As it turns out, no. Machete is remarkably faithful to its source material. Indeed, the overwhelming majority of the shots in the trailer appear in the movie essentially unchanged. Now, many of these shots come out of nowhere, and seem pretty gratuitous in the movie, but then, in a grindhouse revenge flick of this sort, the gratuitous is the order of the day.
So let’s take a look at the original trailer1 to see what has, in fact, been changed.
The trailer begins with our man Machete (Danny Trejo, in a long-overdue starring role, especially considering his long association with Rodriguez) being hired by Booth (Jeff Fahey). As with the rest of the trailer, the film proceeds identically, with a few exceptions. For one, in the trailer, the background as Machete and Booth are in the car is a flimsy, obvious back-projection – part of the general aesthetic throughout the entire original Grindhouse project of making things look as crappy as possible, as they did in the movies that inspired it all. Rodriguez abandons this in the full-length Machete, however. It’s more Kill Bill than Death Proof – a naked, heart-on-its sleeve homage to old exploitation films, yes, but made straight, with modern techniques.
In his office, Booth hires Machete to kill the “new senator.” In the film, however, the senator in question is established, an incumbent running for re-election on a rabidly anti-immigrant platform. Illegal Mexican immigration is a topic that looms large in the finished film. Some have found fault with this, and it does in fact get a bit pedantic and broad. On the other hand, simplistic though the movie’s pro-illegal stance may be, it’s still a good deal more complex than the “boot ‘em all out” counterpoint that it lampoons.
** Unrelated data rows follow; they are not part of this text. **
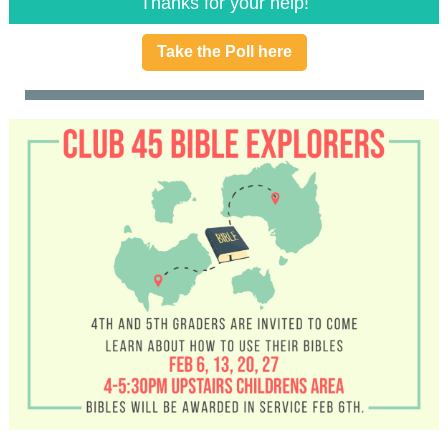
Thanks for your help!
Take the Poll here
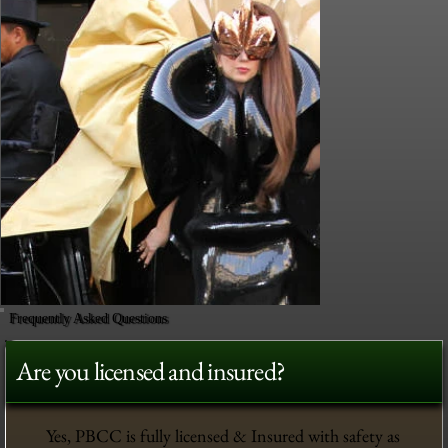
Frequently Asked Questions
Are you licensed and insured?
Yes, PBCC is fully licensed & Insured with safety as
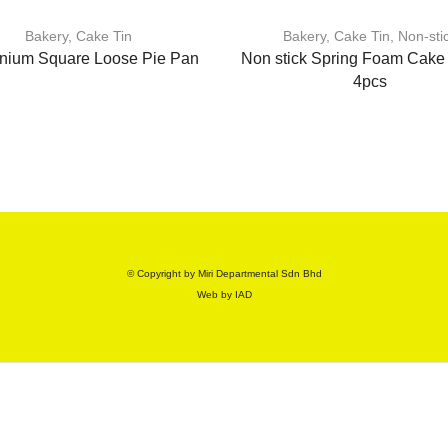
Bakery
,
Cake Tin
Bakery
,
Cake Tin
,
Non-sti
nium Square Loose Pie Pan
Non stick Spring Foam Cake 
4pcs
© Copyright by Miri Departmental Sdn Bhd
Web by
IAD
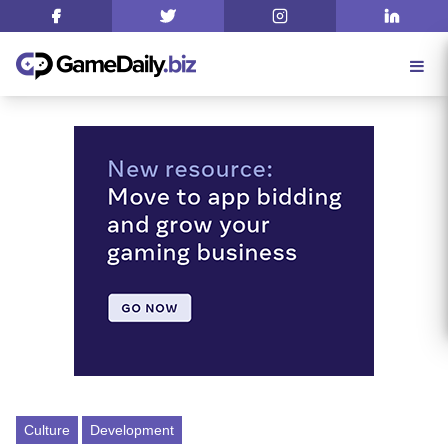
Culture
Development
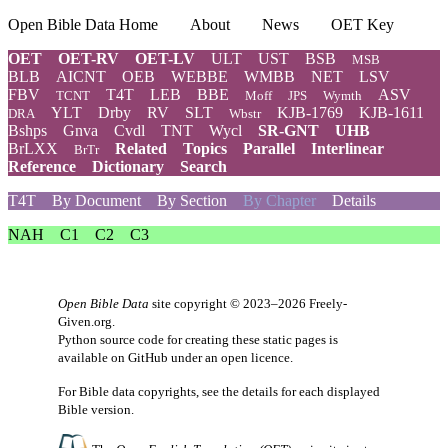
Open Bible Data Home
About
News
OET Key
OET
OET-RV
OET-LV
ULT
UST
BSB
MSB
BLB
AICNT
OEB
WEBBE
WMBB
NET
LSV
FBV
T4T
LEB
BBE
ASV
TCNT
Moff
JPS
Wymth
YLT
Drby
RV
SLT
KJB-1769
KJB-1611
DRA
Wbstr
Bshps
Gnva
Cvdl
TNT
Wycl
SR-GNT
UHB
BrLXX
Related
Topics
Parallel
Interlinear
BrTr
Reference
Dictionary
Search
T4T
By Document
By Section
By Chapter
Details
NAH
C1
C2
C3
Open Bible Data
site copyright © 2023–2026
Freely-
Given.org
.
Python source code for creating these static pages is
available
on GitHub
under an
open licence
.
For Bible data copyrights, see the
details
for each displayed
Bible version.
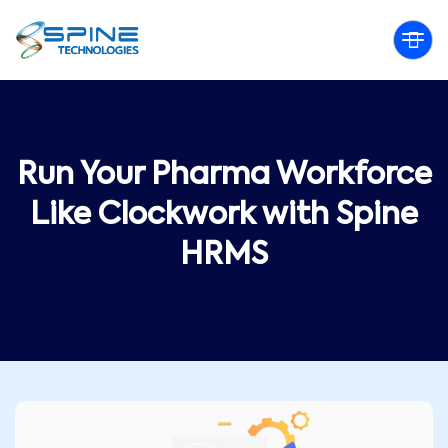
Run Your Pharma Workforce
Like Clockwork with Spine
HRMS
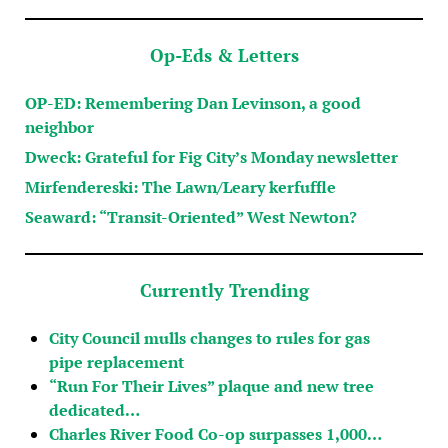
Op-Eds & Letters
OP-ED: Remembering Dan Levinson, a good
neighbor
Dweck: Grateful for Fig City’s Monday newsletter
Mirfendereski: The Lawn/Leary kerfuffle
Seaward: “Transit-Oriented” West Newton?
Currently Trending
City Council mulls changes to rules for gas
pipe replacement
“Run For Their Lives” plaque and new tree
dedicated…
Charles River Food Co-op surpasses 1,000…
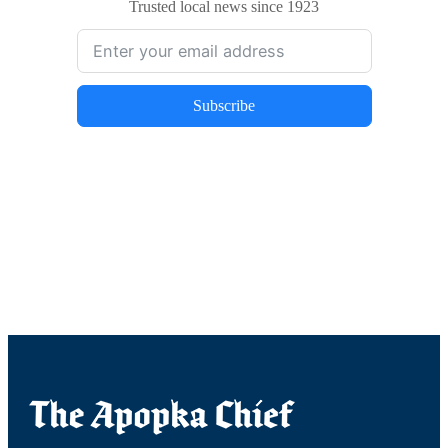
Trusted local news since 1923
Subscribe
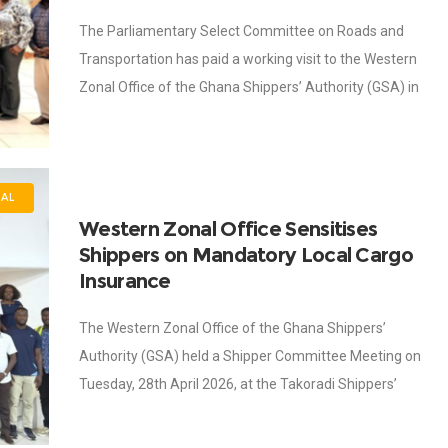
The Parliamentary Select Committee on Roads and
Transportation has paid a working visit to the Western
Zonal Office of the Ghana Shippers’ Authority (GSA) in
Takoradi as part of its
NAL
Western Zonal Office Sensitises
Shippers on Mandatory Local Cargo
Insurance
The Western Zonal Office of the Ghana Shippers’
Authority (GSA) held a Shipper Committee Meeting on
Tuesday, 28th April 2026, at the Takoradi Shippers’
Centre, with a strong focus on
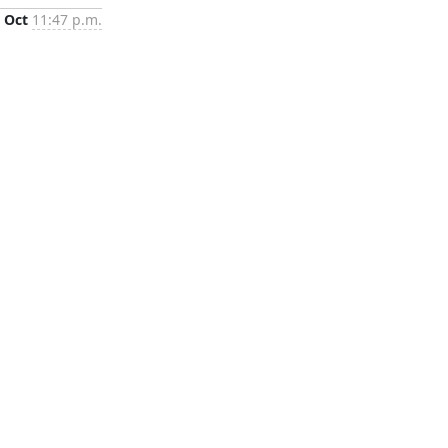
 Oct
11:47 p.m.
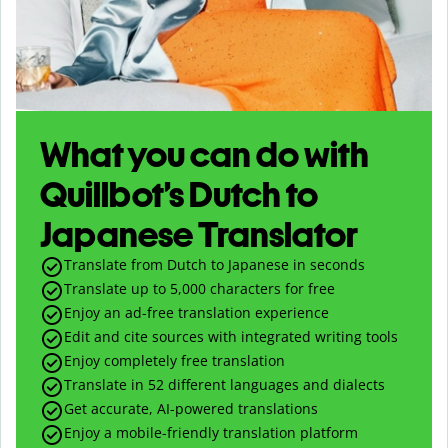
What you can do with
Quillbot’s Dutch to
Japanese Translator
Translate from Dutch to Japanese in seconds
Translate up to
5,000
characters for free
Enjoy an ad-free translation experience
Edit and cite sources with integrated writing tools
Enjoy completely free translation
Translate in 52 different languages and dialects
Get accurate, AI-powered translations
Enjoy a mobile-friendly translation platform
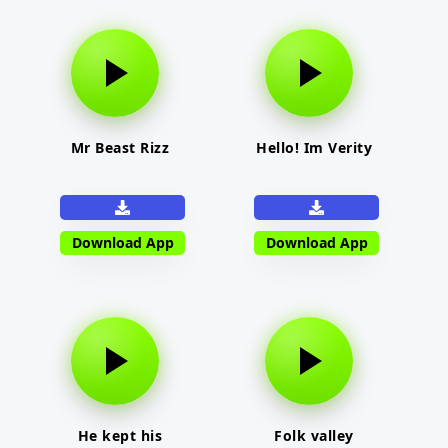
Mr Beast Rizz
Hello! Im Verity
Download App
Download App
He kept his
Folk valley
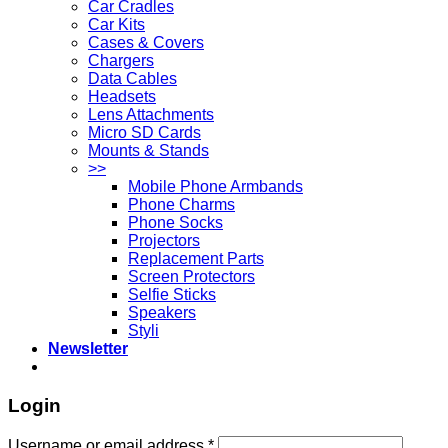
Car Cradles
Car Kits
Cases & Covers
Chargers
Data Cables
Headsets
Lens Attachments
Micro SD Cards
Mounts & Stands
>>
Mobile Phone Armbands
Phone Charms
Phone Socks
Projectors
Replacement Parts
Screen Protectors
Selfie Sticks
Speakers
Styli
Newsletter
Login
Username or email address
*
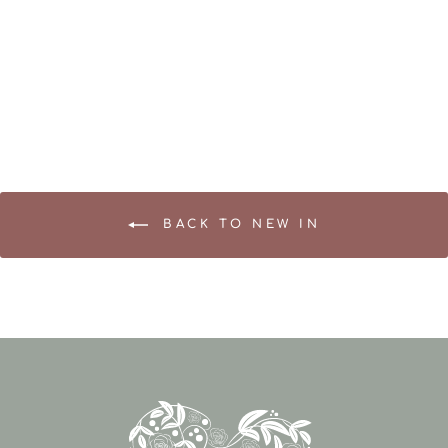
Sympathy Gift Box – A
Thoughtful Gesture of
Comfort
£52.95
BACK TO NEW IN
Heavy-handed moralizing is actually no stranger to exploitation cinema, ironic though that may seem from without.
Booth’s bald sidekick, who appears throughout the trailer, is played by a different and entirely non-bald man in the movie. Most of the changes we here examine seem to have been made for aesthetic or storytelling reasons. For this one, they probably just couldn’t get that bald guy.
The Dealey-Plaza-looking arrangement – convertible, pink-suited brunette wife, and all – of Machete’s attempted assassination of the senator is changed in the film to a simple political rally. This is most likely because Rodriguez wanted to associate the senator with an entirely different president. Senator McLaughlin is played in the film by Mr. Robert De Niro, rather than the random Joe (who is probably a very nice guy) from the trailer. And De Niro plays him as a 100%, full-scale, all-out George W. Bush impersonation. It’s tempting to call his performance a caricature, a comic impression, but it’s probably impossible to do W. right without at least a glimmer of the absurd.
Rather than being shot in the shoulder during the double-cross, in the movie, Machete is shot in the head. And he survives. Making him that much more badass.
The material concerning Cheech Marin’s character – Machete’s brother, a Catholic priest who uses his shotguns Florentine-style – survives totally intact. Sweet.
“He gets the women,” we are here told, and indeed he does; no fewer than four over the course of the movie, all of hem effortlessly, which is not bad for a man who looks like Danny Trejo. Two of these four – Michelle Rodriguez’ Luz and Jessica Alba’s Sartana – are actually pretty decent strong-woman sorts; intelligent, strong-willed, badass, etc. Indeed, these two are Machete’s primary allies, even beyond Cheech Marin.2 The two white women he “gets” in the trailer are, however, somewhat less powerful. And one of them is played by Lindsay Lohan. In a movie with Cheech Marin as a priest, Robert De Niro as George W. Bush, and Steven Seagal as a Mexican drug lord, Lindsay Lohan is the stuntiest casting of all. Say what you will about her, though, in this film she plays the spoiled party-girl daughter of privilege, and she spends about 20% of her screen time in street clothes, 40% in a nun’s habit, and 40% totally naked. And these are all sound directorial decisions.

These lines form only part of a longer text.